- _What you need to do_
Copy out the whole listing exactly as written, leaving the pictures behind.

- _Data to process_

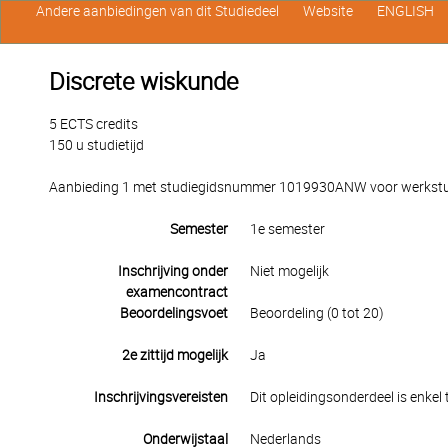
Andere aanbiedingen van dit Studiedeel
Website
ENGLISH
Discrete wiskunde
5 ECTS credits
150 u studietijd
Aanbieding 1 met studiegidsnummer 1019930ANW voor werkstuden
Semester
1e semester
Inschrijving onder
Niet mogelijk
examencontract
Beoordelingsvoet
Beoordeling (0 tot 20)
2e zittijd mogelijk
Ja
Inschrijvingsvereisten
Dit opleidingsonderdeel is enkel
Onderwijstaal
Nederlands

- _Final answer_
Andere aanbiedingen van dit Studiedeel
Website
ENGLISH
Discrete wiskunde
5 ECTS credits
150 u studietijd
Aanbieding 1 met studiegidsnummer 1019930ANW voor werkstuden
Semester
1e semester
Inschrijving onder
Niet mogelijk
examencontract
Beoordelingsvoet
Beoordeling (0 tot 20)
2e zittijd mogelijk
Ja
Inschrijvingsvereisten
Dit opleidingsonderdeel is enkel
Onderwijstaal
Nederlands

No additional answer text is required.